Dr. Olga Kovalchuk investigates the role of epigenetics in carcinogenesis and cancer treatment responses as well as the influence of epigenetics in radiation induced genome instability, DNA repair and carcinogenesis.
Dr. McDonald’s research is directed at understanding dynamic interactions amongst learning and memory systems, multiple memory system dysfunction and psychiatric disorders, the role of multiple combinations of co-factors in the etiology of Alzheimer’s disease, factors contributing to cognitive and motor impairments following stroke, multiple pathways for memory consolidation, the contribution of neurogenesis in hippocampus to memory function, and the deleterious effects of cannabinoids on memory.
Dr. McNaughton’s research focuses on the molecular, cellular and brain system mechanisms of memory and memory disorders associated with aging and brain damage. Dr. McNaughton is a key member of an interdisciplinary team involved in the development of immediate-early gene activation markers of neural activity in the brain. This method permits visualization of the recent history of activity in the brain at cellular resolution, thus allowing identification of not only which areas of the brain are activated during cognitive processing, but which specific neurons. This method will provide an important complement to non-invasive, but lower resolution, functional neuroimaging studies using magnetic resonance.
Dr. Gibb has conducted research to assess the potential utility of pre- and postnatal environmental stimulation to improve behavioral recovery after early cortical injury in rats. Her current research is to determine:
1.) how early experience influences brain development and
2.) what effect these anatomical changes have on subsequent experience.
The research program of Dr. Metz focuses on the influence of experience and environment on behaviour and brain plasticity. Her work showed that stress affects motor system function, risk of Parkinson’s disease and recovery from stroke. This research indicated that adverse experience at any time in life can become a predisposing or precipitating factor of disease. More recently, her laboratory has developed models to explore transgenerational inheritance of stress responses. Through epigenetic programming (non-coding RNA and DNA methylation) we have shown that experience in parents, grandparents and beyond can influence health and disease in offspring from early development to old age.
Dr. Southerland’s current research investigates the neurobiology of learning, memory, and amnesia in rodents and humans.

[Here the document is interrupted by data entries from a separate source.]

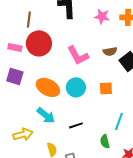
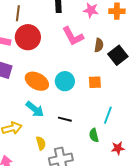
brown semicircle: (110, 51) -> (99, 45), turned -72
pink L-shape: (78, 55) -> (73, 36), moved
black line: (76, 125) -> (65, 119), turned 32

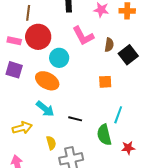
cyan circle: (65, 81) -> (59, 58), moved
green semicircle: (94, 135) -> (104, 135), size x1.5

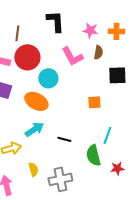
brown semicircle: (109, 45) -> (98, 52), moved
black square: (128, 55) -> (117, 75), turned 36
cyan arrow: (45, 109) -> (34, 129), turned -72
yellow semicircle: (51, 143) -> (33, 169), moved

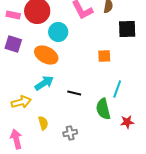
gray cross: (60, 179) -> (70, 133), size x0.6

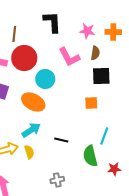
black square: (127, 29) -> (101, 76), moved
yellow semicircle: (43, 123) -> (29, 152), moved

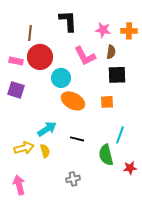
orange ellipse: (33, 102) -> (73, 101), moved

Dr. Wieden is interested in the molecular basis of regulatory processes within living systems that involve RNA and RNA/Protein-based information processing and trans-generational information storage. The Wieden Group’s focus is to unravel the underlying biomolecular design principles in order to forward-engineer novel functions (Synthetic Biology) as well as enable targeted therapeutic approaches. To do so, the primarily focus is on the later steps of gene expression, in particular protein synthesis is regulated in different biological systems such as viruses, eukaryotes, and prokaryotes. They use a combination of in vitro and in vivo approaches including molecular dynamics simulations, rapid kinetics and single-molecule measurements. Furthermore, the Wieden Group is we interested in how (lnc)RNAs and ribonucleoprotein complexes are involved in the different layers of gene expression regulation and information processing with an additional focus on temporal and special regulation.